I am always moonlighting to get more of that feeling. The jobs that I feel called to are all in the service of others: in the past three weeks, I have attended an equivalent number of births. I have massaged three women while they were in labor, watched their babies come into the world in the wee hours of daylight or the late hours of the evening, and absorbed that unique energy that keeps birthworkers up for hours and hours at a time (minimum, I have been with the moms for 7 hours or more per these births). You step out of your body for a moment, through giving so much of your energy to that person as they deliver. I have been wanting to write about this feeling for so many weeks, but haven't had the breathing room to sit with it.

 
This feeling is one of the reasons I love my healing work. People need me, it feels like. People need me to answer the phones, send the emails, stand by the bedside, advocate for their rights, connect them with resources... I am the interpreter of systems and the gatherer of knowledge -- how lofty and cool does that sound? But, in some ways, it's a trap.

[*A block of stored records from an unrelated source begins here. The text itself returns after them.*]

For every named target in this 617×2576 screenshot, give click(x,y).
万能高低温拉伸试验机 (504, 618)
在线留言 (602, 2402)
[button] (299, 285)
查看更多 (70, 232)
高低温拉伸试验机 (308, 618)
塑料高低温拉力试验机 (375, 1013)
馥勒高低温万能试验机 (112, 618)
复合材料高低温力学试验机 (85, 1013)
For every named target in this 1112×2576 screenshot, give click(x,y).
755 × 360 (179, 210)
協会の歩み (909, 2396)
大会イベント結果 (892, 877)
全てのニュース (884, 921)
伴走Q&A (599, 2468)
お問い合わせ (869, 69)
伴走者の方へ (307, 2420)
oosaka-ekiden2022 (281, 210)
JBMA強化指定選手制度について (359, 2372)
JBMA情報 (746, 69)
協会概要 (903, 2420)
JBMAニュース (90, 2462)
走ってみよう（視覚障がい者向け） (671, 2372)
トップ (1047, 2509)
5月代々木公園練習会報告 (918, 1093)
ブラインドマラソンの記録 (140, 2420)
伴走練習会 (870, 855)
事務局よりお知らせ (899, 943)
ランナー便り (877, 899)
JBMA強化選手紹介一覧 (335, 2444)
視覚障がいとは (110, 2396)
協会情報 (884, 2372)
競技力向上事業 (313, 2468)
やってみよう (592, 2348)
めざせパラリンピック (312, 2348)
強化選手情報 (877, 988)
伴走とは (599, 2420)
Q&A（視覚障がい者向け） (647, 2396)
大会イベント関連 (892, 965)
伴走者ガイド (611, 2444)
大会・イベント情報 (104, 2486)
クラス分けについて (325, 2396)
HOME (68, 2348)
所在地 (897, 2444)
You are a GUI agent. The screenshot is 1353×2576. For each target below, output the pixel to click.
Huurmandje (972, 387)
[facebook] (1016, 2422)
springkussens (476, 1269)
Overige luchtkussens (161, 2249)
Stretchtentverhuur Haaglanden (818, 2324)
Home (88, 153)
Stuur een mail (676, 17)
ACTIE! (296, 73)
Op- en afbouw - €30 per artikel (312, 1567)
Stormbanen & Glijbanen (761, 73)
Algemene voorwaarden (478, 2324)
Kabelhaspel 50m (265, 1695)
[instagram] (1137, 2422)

When I am facing my deepest personal challenges, I often ask: "caretakers, who takes care of you?" It's not just a silly inversion of words. It really helps remind me that I need to rely on and truly trust others to provide me the energy in order to keep working in their service.

Lately, I've been circling the drain of thinking that the only reason someone would want my presence is for my ability to serve them. Resting your self-worth on a concept so tied to performance takes a toll on you when you decide, for your own basic wellbeing, that you must take time to eat food at regular hours, sleep in, and turn down potential job offers. Because there is no end to how many things people need from you, and ultimately you will disappoint someone. Ultimately, you will disappoint someone through taking what you need.


I can think of no better example of this than regarding my recent move. In the past few months, I have had cockroaches destroy my things and crawl over me while I slept in my Bronx apartment. The decision to move was inevitable, but I finally took steps to make it happen in the last month. In the past week, with the help of several friends, I packed up and shipped out to a new comfortable and roach-free place in Brooklyn. My previous landlord, however, decided to take this as a personal affront to him and called -- not to collect money or ask me to do any particular thing -- but to lecture at me for 30 minutes about my irresponsibility as a tenant. I interpret that he needed me to take his emotional burden from him as I tried to meet my own needs. Then it came forward: Disappointment in myself. Guilt about moving. Shame. In my mind, I was already taking responsibility. I had to realize that the other person must also hold up their part of the relationship.

I've put on hold a lot of the work that I can be doing for others, but that doesn't make it any easier to step away when I feel responsible. Or to acknowledge my own emotions/ego around success or failure. Or to admit that caring for others allows me to avoid caring for myself. If Allah gives us only the burdens we can carry, easing someone else's does not guarantee that you have managed your own.

I send love and wish ease to all those who are carrying burdens now that feel impossible to hold. I admire those who survive, who take what they need with no apology whether they are forced to or by choice. Know that I need to learn as much from you as I do from other healers about how to move closer to my own truth.